TNT’s The Closer landed star Kyra Sedgwick a 2007 Golden Globe for Best Actress, and the honor is well-deserved. As Deputy Police Chief Brenda Lee Johnson, Sedgwick serves up a “complex” woman heroine. But instead of being narcissistic and weak like Ally McBeal and her offspring, this imperfect career woman is fully drawn. Her quirks don’t seem like cutesy window dressing covering the same old sexist stereotypes.
Yes, Chief Johnson is not-so-secretly addicted to chocolate. But she’s much more addicted to solving murder cases as a detective for her LAPD homicide team. Yes, she is caught up in love triangles [her paramour, FBI agent Fritz (Jon Tenney) moves in with her this season but her old flame, Chief Pope (J.K. Simmons) still pines away for her]. But she’s much more caught up in figuring out the psychology of killers, survivors, and people with self-destructive streaks. Yes, she has trouble getting along with her mom (Frances Sternhagen) when she comes to visit from Atlanta. But she has more trouble getting her cases off her mind.

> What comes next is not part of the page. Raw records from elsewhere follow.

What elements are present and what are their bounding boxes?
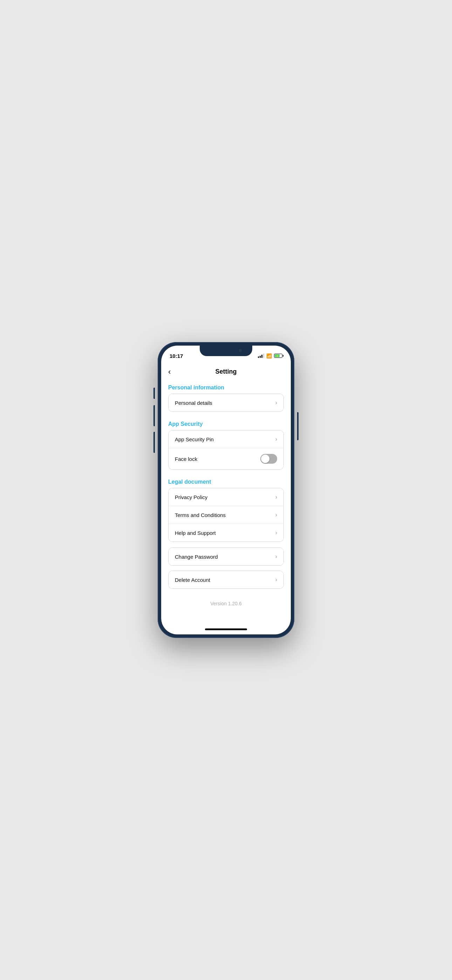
change-password-label: Change Password	[175, 554, 218, 560]
chevron-right-icon: ›	[275, 436, 277, 442]
volume-up-button	[153, 405, 155, 426]
change-password-card: Change Password ›	[168, 547, 284, 566]
app-security-card: App Security Pin › Face lock	[168, 430, 284, 470]
signal-icon	[258, 354, 264, 358]
phone-screen: 10:17 📶 ⚡	[161, 345, 291, 635]
privacy-policy-item[interactable]: Privacy Policy ›	[169, 488, 283, 506]
personal-details-label: Personal details	[175, 400, 212, 406]
personal-details-item[interactable]: Personal details ›	[169, 394, 283, 412]
screen-content: ‹ Setting Personal information Personal …	[161, 361, 291, 624]
chevron-right-icon: ›	[275, 494, 277, 500]
face-lock-toggle[interactable]	[260, 454, 277, 464]
delete-account-item[interactable]: Delete Account ›	[169, 571, 283, 589]
delete-account-card: Delete Account ›	[168, 571, 284, 589]
version-text: Version 1.20.6	[161, 594, 291, 610]
battery-icon: ⚡	[274, 354, 282, 358]
wifi-icon: 📶	[266, 353, 272, 359]
page-header: ‹ Setting	[161, 364, 291, 381]
face-lock-label: Face lock	[175, 456, 197, 462]
chevron-right-icon: ›	[275, 577, 277, 583]
chevron-right-icon: ›	[275, 512, 277, 518]
legal-document-card: Privacy Policy › Terms and Conditions › …	[168, 488, 284, 542]
app-security-pin-item[interactable]: App Security Pin ›	[169, 430, 283, 448]
app-security-pin-label: App Security Pin	[175, 436, 214, 442]
face-lock-item[interactable]: Face lock	[169, 448, 283, 469]
back-button[interactable]: ‹	[168, 368, 170, 376]
section-app-security: App Security App Security Pin › Face loc…	[161, 417, 291, 470]
delete-account-label: Delete Account	[175, 577, 210, 583]
toggle-knob	[261, 455, 269, 463]
help-support-item[interactable]: Help and Support ›	[169, 524, 283, 541]
page-title: Setting	[215, 368, 237, 375]
change-password-item[interactable]: Change Password ›	[169, 548, 283, 565]
home-indicator	[161, 624, 291, 635]
chevron-right-icon: ›	[275, 530, 277, 536]
privacy-policy-label: Privacy Policy	[175, 494, 207, 500]
home-bar	[205, 628, 247, 630]
terms-conditions-label: Terms and Conditions	[175, 512, 226, 518]
section-personal-information: Personal information Personal details ›	[161, 381, 291, 412]
help-support-label: Help and Support	[175, 530, 216, 536]
terms-conditions-item[interactable]: Terms and Conditions ›	[169, 506, 283, 524]
volume-down-button	[153, 432, 155, 453]
section-title-app-security: App Security	[161, 417, 291, 430]
status-time: 10:17	[170, 353, 183, 359]
section-title-legal-document: Legal document	[161, 475, 291, 488]
section-legal-document: Legal document Privacy Policy › Terms an…	[161, 475, 291, 542]
section-title-personal-information: Personal information	[161, 381, 291, 394]
phone-device: 10:17 📶 ⚡	[158, 342, 294, 638]
notch	[200, 345, 252, 356]
power-button	[297, 412, 299, 440]
chevron-right-icon: ›	[275, 554, 277, 560]
status-icons: 📶 ⚡	[258, 353, 282, 359]
personal-information-card: Personal details ›	[168, 394, 284, 412]
mute-button	[153, 388, 155, 399]
front-camera	[238, 348, 242, 353]
chevron-right-icon: ›	[275, 399, 277, 406]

The show is based on a fish out of water premise. Johnson has been recruited to L.A. from Atlanta by her former boss Pope, now the LAPD Chief. While in the first season of the show, she had to fight to earn the respect of her team and department (both because she is a woman and because she sports a Southern accent), this season, they work together like a well-oiled machine. While Sedgwick’s trademark “Thank Yew” is a bit too much of a caricature for this Southerner, what is more compelling is how Johnson insists on importing Southern manners even into the seediest back alleys and police interrogation rooms. The DVD extras include an enlightening making-of featurette that emphasizes the delight the series takes in the fish out of water juxtapositions.
But what is interesting about the premise is that she’s mashing up two value systems: polite Southern lady meets hardboiled LA detective. The joke is that these two identities are not as far apart as one might think. If you ever underestimate the little lady with the drawl because she seems so polite and kind, then you don’t know much about steel magnolias. They can kick your butt faster than you can blink — and they’ll smile sweetly while digging in the knife. Her streetwise colleagues at first find her incomprehensible, but gradually come to respect and love her. She gets enraged at people who break the law and harm others. She also gets infuriated when people have bad manners. Both are affronts to law and order, in her book.
The enemy this season is on the outside. One two-episode arc (with some directing by Sedgwick’s hubby, Kevin Bacon, making the “Six Degrees of Kevin Bacon” game even easier) follows Johnson as she does some work for the CIA, trying to uncover a terrorist cell. Not surprisingly, what she also uncovers is corruption among the ranks of the CIA. Other topical story lines include an episode about a woman who wants to charge surgeons with killing her son on the operating table. When it turns out that the surgeons did make an error and the hospital and medical establishment all try to cover it up together, Johnson and the woman share the same righteous anger. In another episode, Johnson must solve the case of a paparazzo who is murdered because he had pictures someone didn’t want seen. While Johnson and her colleagues at first find it hard not to see the camera bugs as parasites, they also eventually humanize them — though the episode does decry the degree to which ours is now a society of constant surveillance.
We’ve seen these kinds of stories before, but this series manages to make them new and fresh. The signature scene of each episode is always Johnson’s interrogation. When she gets key witnesses or evasive murderers in the room with her, she breaks them down through both her smarts and her humanity. She tries to understand them — what would motivate them to kill or to cover for their loved one, what kind of deep shame or human need are they trying to assuage in their warped behavior. Most seem secretly relieved that she catches them, for their own varied reasons. She slams chaos with reason, incoherence with logic, and everyone involved seems reassured by her virtuoso celebration of rationalism. But she also marshals emotion. She gives these perps a sense of deep listening and understanding. While the show is a bit psychobabbly in implying that that’s what most are really looking for (if only someone had understood them, they would not have become killers), the dramatic intensity of their exchanges with Johnson makes for compelling episodes. She cracks cases because she knows what makes cracked people tick.